Reproduce the listing below word for word, with no pictures.

****

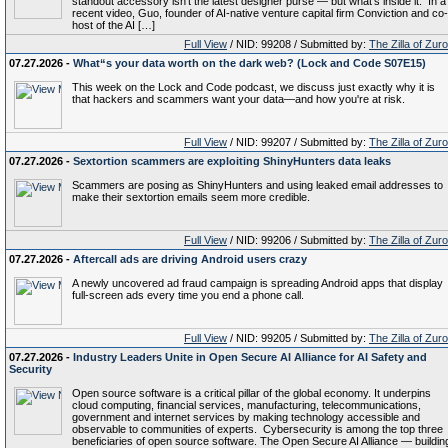
standout accessory isn’t the latest designer purse — but what’s inside it. In a
recent video, Guo, founder of AI-native venture capital firm Conviction and co-
host of the AI […]
Full View
/ NID: 99208 / Submitted by:
The Zilla of Zur
07.27.2026 -
What“s your data worth on the dark web? (Lock and Code S07E15)
This week on the Lock and Code podcast, we discuss just exactly why it is
that hackers and scammers want your data—and how you're at risk.
Full View
/ NID: 99207 / Submitted by:
The Zilla of Zur
07.27.2026 -
Sextortion scammers are exploiting ShinyHunters data leaks
Scammers are posing as ShinyHunters and using leaked email addresses to
make their sextortion emails seem more credible.
Full View
/ NID: 99206 / Submitted by:
The Zilla of Zur
07.27.2026 -
Aftercall ads are driving Android users crazy
A newly uncovered ad fraud campaign is spreading Android apps that display
full-screen ads every time you end a phone call.
Full View
/ NID: 99205 / Submitted by:
The Zilla of Zur
07.27.2026 -
Industry Leaders Unite in Open Secure AI Alliance for AI Safety and
Security
Open source software is a critical pillar of the global economy. It underpins
cloud computing, financial services, manufacturing, telecommunications,
government and internet services by making technology accessible and
observable to communities of experts. Cybersecurity is among the top three
beneficiaries of open source software. The Open Secure AI Alliance — buildin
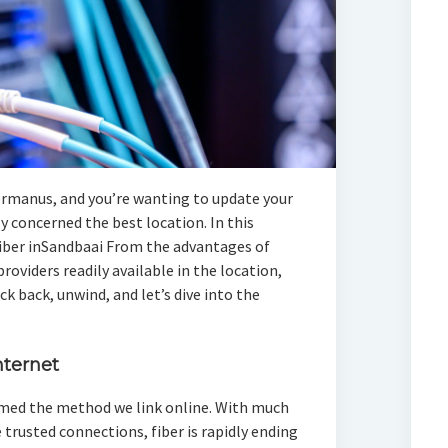
ermanus, and you’re wanting to update your
 concerned the best location. In this
s fiber inSandbaai From the advantages of
providers readily available in the location,
ck back, unwind, and let’s dive into the
nternet
rmed the method we link online. With much
 trusted connections, fiber is rapidly ending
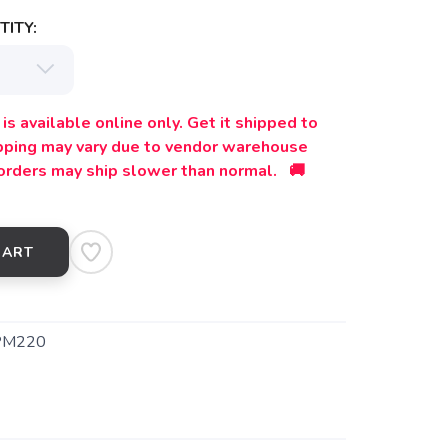
ITY:
is available online only. Get it shipped to
ipping may vary due to vendor warehouse
orders may ship slower than normal. 🚚
CART
PM220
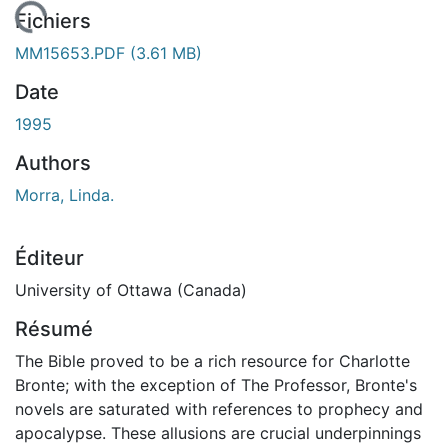
 de chargement...
Fichiers
MM15653.PDF
(3.61 MB)
Date
1995
Authors
Morra, Linda.
Éditeur
University of Ottawa (Canada)
Résumé
The Bible proved to be a rich resource for Charlotte
Bronte; with the exception of The Professor, Bronte's
novels are saturated with references to prophecy and
apocalypse. These allusions are crucial underpinnings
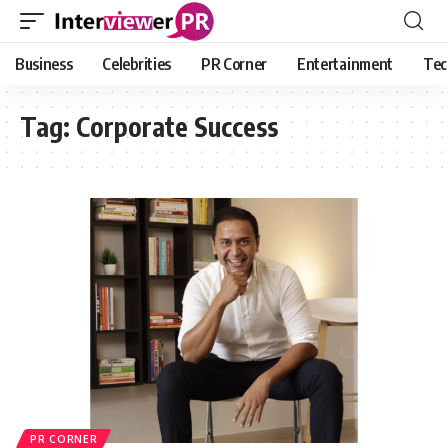
Business
Celebrities
PR Corner
Entertainment
Tec
Tag:
Corporate Success
PR CORNER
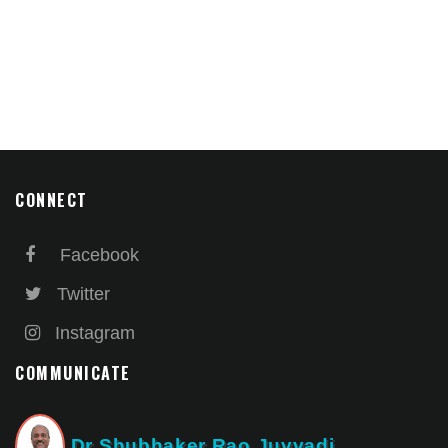
CONNECT
Facebook
Twitter
Instagram
COMMUNICATE
Dr Shubhaker Rao Juvvadi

****

= Output for this exercise =
standout accessory isn’t the latest designer purse — but what’s inside it. In a
recent video, Guo, founder of AI-native venture capital firm Conviction and co-
host of the AI […]
Full View
/ NID: 99208 / Submitted by:
The Zilla of Zur
07.27.2026 -
What“s your data worth on the dark web? (Lock and Code S07E15)
This week on the Lock and Code podcast, we discuss just exactly why it is
that hackers and scammers want your data—and how you're at risk.
Full View
/ NID: 99207 / Submitted by:
The Zilla of Zur
07.27.2026 -
Sextortion scammers are exploiting ShinyHunters data leaks
Scammers are posing as ShinyHunters and using leaked email addresses to
make their sextortion emails seem more credible.
Full View
/ NID: 99206 / Submitted by:
The Zilla of Zur
07.27.2026 -
Aftercall ads are driving Android users crazy
A newly uncovered ad fraud campaign is spreading Android apps that display
full-screen ads every time you end a phone call.
Full View
/ NID: 99205 / Submitted by:
The Zilla of Zur
07.27.2026 -
Industry Leaders Unite in Open Secure AI Alliance for AI Safety and
Security
Open source software is a critical pillar of the global economy. It underpins
cloud computing, financial services, manufacturing, telecommunications,
government and internet services by making technology accessible and
observable to communities of experts. Cybersecurity is among the top three
beneficiaries of open source software. The Open Secure AI Alliance — buildin
ermanus, and you’re wanting to update your
 concerned the best location. In this
s fiber inSandbaai From the advantages of
providers readily available in the location,
ck back, unwind, and let’s dive into the
nternet
rmed the method we link online. With much
 trusted connections, fiber is rapidly ending
ITY:
is available online only. Get it shipped to
ipping may vary due to vendor warehouse
orders may ship slower than normal. 🚚
CART
PM220
 de chargement...
Fichiers
MM15653.PDF
(3.61 MB)
Date
1995
Authors
Morra, Linda.
Éditeur
University of Ottawa (Canada)
Résumé
The Bible proved to be a rich resource for Charlotte
Bronte; with the exception of The Professor, Bronte's
novels are saturated with references to prophecy and
apocalypse. These allusions are crucial underpinnings
Business
Celebrities
PR Corner
Entertainment
Tec
Tag:
Corporate Success
PR CORNER
CONNECT
Facebook
Twitter
Instagram
COMMUNICATE
Dr Shubhaker Rao Juvvadi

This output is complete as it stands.